David Michael Brown (born 1956) is an Australian musician. He played bass guitar or guitar in improvisatory ensembles beginning in 1978. His solo material is issued under the name Candlesnuffer.

== Early life ==

David Brown was born in 1956 and raised in Melbourne, Australia.

His music career started in 1978, when David Tolley(Brown's teacher) formed False Start with funding from the Music Board of the Australia Council. Brown played bass guitar and guitar.

From 1978 to 1983, Brown played guitar and percussion in Signals, with David Wadelton, Chris Knowles, and Philip Thomson. They performed at the Clifton Hill Community Music Centre and La Mama Theatre, as well as art exhibitions (such as the Biennale of Sydney) and galleries.

In 1983, Brown played bass guitar with Jamie Fielding and Philip Thomson as Skeleton.

From 1983 to 1985 he performed in Mulch, with Mark Ewenson and Tom Fielding.

From 1985 to 1987, Brown played in Ultratune with Robert Corbett and Terry McDermott.
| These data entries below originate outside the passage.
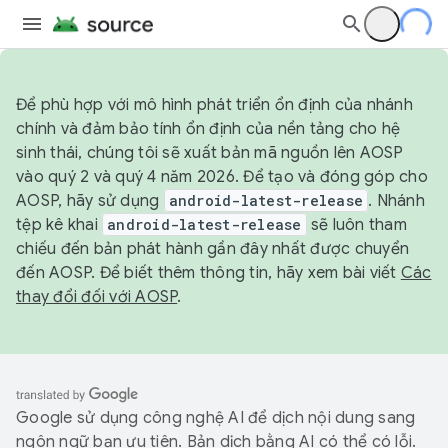
Để phù hợp với mô hình phát triển ổn định của nhánh
chính và đảm bảo tính ổn định của nền tảng cho hệ
sinh thái, chúng tôi sẽ xuất bản mã nguồn lên AOSP
vào quý 2 và quý 4 năm 2026. Để tạo và đóng góp cho
AOSP, hãy sử dụng
android-latest-release
. Nhánh
tệp kê khai
android-latest-release
sẽ luôn tham
chiếu đến bản phát hành gần đây nhất được chuyển
đến AOSP. Để biết thêm thông tin, hãy xem bài viết
Các
thay đổi đối với AOSP
.
Google sử dụng công nghệ AI để dịch nội dung sang
ngôn ngữ bạn ưu tiên. Bản dịch bằng AI có thể có lỗi.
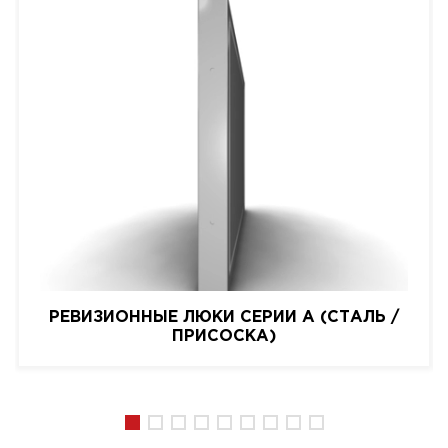
РЕВИЗИОННЫЕ ЛЮКИ СЕРИИ A (СТАЛЬ /
ПРИСОСКА)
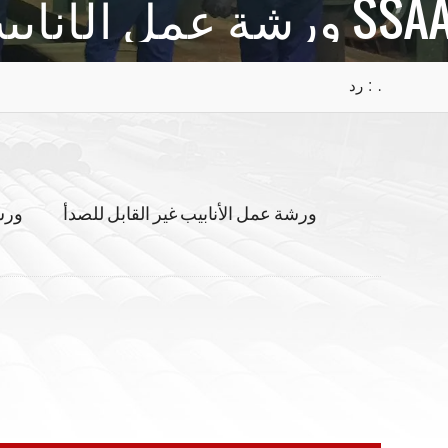
شة عمل الأنابيب SSAA
رد : .
ورشة عمل الأنابيب غير القابل للصدأ
ورش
In 1987, Brown joined Dumb And The Ugly with Michael Sheridan and John Murphy.

In 1992, he formed Bucketrider, a jazz / heavy metal group, with Sean Baxter, Tim O'Dwyer, Adam Simmons, and James Wilkinson.

In 1995, Brown and Sean Baxter formed a duo called Lazy.

In 1996 he formed Terminal Hz, a trio with Sean Baxter and KK Null. He also performed in The Crowded Foxhole with Louis Peake, Sean Baxter, and Tim O'Dwyer.

Brown has performed at numerous festivals and exhibitions, such as What Is Music, Next Wave, and Cinesonic.